▶ Work task
Please copy every line below that contains the string "Miguel".

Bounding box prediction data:
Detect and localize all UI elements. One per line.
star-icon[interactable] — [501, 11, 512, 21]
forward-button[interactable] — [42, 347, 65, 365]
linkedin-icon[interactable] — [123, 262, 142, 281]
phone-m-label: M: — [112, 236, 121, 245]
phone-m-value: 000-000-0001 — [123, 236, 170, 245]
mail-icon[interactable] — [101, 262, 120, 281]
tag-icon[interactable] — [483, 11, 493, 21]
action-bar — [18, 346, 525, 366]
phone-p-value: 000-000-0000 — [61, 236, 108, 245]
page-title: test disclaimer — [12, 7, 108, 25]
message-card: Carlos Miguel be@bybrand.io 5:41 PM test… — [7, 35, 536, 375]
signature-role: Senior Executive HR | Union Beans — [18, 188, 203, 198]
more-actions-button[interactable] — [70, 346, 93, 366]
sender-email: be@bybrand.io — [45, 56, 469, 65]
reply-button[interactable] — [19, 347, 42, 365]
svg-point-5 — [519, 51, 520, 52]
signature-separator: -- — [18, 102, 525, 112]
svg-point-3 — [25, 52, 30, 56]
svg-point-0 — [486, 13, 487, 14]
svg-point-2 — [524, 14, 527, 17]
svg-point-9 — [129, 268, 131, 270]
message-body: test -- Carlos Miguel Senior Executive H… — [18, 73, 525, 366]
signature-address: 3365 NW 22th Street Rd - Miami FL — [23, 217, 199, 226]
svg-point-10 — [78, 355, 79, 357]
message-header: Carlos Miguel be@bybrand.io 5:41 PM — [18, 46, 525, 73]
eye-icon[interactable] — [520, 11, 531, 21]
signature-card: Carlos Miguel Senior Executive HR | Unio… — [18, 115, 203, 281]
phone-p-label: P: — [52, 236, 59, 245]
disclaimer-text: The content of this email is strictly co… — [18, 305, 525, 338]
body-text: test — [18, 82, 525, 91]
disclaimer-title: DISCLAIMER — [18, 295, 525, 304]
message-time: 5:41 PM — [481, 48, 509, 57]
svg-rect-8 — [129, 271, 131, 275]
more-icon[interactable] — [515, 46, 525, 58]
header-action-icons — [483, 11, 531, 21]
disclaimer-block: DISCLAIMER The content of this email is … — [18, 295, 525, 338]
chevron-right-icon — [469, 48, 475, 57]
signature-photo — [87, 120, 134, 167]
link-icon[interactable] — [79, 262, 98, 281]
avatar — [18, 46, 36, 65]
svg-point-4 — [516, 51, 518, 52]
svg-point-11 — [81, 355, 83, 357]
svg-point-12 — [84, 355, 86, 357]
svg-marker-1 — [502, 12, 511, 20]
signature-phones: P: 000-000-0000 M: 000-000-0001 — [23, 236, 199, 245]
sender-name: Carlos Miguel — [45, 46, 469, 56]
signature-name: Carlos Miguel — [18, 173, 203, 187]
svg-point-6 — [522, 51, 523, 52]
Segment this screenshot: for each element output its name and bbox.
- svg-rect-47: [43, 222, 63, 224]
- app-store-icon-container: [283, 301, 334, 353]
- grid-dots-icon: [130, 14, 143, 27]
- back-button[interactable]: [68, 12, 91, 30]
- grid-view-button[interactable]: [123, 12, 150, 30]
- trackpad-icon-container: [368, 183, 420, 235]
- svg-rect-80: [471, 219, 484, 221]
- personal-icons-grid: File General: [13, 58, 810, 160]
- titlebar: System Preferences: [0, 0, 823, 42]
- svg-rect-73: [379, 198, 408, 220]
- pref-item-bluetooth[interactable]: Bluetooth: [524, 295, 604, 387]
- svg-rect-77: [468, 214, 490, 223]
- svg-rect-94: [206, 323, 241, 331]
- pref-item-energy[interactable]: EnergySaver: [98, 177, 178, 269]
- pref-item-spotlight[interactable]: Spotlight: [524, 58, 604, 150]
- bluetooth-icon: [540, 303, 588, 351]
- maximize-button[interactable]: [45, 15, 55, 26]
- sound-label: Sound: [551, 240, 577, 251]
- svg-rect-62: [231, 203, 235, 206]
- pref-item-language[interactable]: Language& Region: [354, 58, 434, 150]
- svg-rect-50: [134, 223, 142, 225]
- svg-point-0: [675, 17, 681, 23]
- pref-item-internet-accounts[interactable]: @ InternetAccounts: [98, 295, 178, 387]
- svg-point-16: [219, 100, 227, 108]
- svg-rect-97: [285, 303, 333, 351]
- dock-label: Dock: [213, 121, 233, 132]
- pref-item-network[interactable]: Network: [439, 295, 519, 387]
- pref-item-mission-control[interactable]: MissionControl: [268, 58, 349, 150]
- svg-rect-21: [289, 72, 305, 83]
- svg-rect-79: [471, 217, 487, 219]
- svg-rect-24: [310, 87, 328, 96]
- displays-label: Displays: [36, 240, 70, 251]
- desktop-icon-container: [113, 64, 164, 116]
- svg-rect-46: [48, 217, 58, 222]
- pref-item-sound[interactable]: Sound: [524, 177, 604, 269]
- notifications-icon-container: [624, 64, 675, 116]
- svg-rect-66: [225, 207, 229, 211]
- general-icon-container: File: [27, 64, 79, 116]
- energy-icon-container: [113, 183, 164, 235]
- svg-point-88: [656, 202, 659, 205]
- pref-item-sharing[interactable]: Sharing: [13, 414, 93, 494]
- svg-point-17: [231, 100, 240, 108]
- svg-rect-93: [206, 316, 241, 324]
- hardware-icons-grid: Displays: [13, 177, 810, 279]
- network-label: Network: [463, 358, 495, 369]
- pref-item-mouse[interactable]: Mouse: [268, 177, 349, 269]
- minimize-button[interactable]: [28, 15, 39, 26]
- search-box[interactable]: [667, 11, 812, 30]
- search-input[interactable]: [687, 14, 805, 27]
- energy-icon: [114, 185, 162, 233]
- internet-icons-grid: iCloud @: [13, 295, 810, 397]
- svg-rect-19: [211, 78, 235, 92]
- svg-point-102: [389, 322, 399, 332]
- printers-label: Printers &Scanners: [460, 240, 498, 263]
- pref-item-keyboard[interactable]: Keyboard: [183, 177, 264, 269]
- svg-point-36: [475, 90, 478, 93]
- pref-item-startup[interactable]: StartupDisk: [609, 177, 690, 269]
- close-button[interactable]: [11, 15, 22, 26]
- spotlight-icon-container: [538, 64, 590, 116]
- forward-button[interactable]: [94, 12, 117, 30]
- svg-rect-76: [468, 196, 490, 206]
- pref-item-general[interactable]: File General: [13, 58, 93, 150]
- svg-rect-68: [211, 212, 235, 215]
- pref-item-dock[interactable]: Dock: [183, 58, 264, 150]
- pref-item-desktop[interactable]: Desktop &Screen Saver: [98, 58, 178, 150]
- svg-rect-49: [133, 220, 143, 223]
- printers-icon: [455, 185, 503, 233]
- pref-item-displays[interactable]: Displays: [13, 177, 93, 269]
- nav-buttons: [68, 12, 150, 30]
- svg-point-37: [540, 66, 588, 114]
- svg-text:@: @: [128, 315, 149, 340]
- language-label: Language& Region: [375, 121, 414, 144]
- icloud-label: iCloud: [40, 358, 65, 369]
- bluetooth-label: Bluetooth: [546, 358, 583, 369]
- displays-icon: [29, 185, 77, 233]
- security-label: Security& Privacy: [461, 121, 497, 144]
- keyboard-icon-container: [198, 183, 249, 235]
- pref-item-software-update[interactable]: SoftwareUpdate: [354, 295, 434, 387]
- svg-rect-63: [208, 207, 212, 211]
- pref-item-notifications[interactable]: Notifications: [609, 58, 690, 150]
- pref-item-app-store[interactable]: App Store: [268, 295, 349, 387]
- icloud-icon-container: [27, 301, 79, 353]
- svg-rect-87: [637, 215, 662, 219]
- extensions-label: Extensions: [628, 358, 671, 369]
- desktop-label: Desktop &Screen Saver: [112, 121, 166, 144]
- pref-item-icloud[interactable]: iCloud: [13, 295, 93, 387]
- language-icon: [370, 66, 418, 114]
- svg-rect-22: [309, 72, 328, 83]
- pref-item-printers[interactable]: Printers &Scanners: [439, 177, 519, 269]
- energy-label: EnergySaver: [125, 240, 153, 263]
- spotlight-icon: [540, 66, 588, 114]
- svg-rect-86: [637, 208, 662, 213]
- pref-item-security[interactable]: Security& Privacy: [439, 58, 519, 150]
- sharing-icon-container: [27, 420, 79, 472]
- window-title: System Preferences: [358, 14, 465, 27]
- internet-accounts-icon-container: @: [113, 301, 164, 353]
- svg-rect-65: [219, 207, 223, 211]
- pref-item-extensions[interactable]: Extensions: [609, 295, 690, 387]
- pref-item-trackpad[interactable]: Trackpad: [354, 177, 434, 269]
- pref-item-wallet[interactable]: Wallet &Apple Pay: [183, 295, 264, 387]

▶ Task output
message-card: Carlos Miguel be@bybrand.io 5:41 PM test… — [7, 35, 536, 375]
message-body: test -- Carlos Miguel Senior Executive H… — [18, 73, 525, 366]
message-header: Carlos Miguel be@bybrand.io 5:41 PM — [18, 46, 525, 73]
signature-card: Carlos Miguel Senior Executive HR | Unio… — [18, 115, 203, 281]
sender-name: Carlos Miguel — [45, 46, 469, 56]
signature-name: Carlos Miguel — [18, 173, 203, 187]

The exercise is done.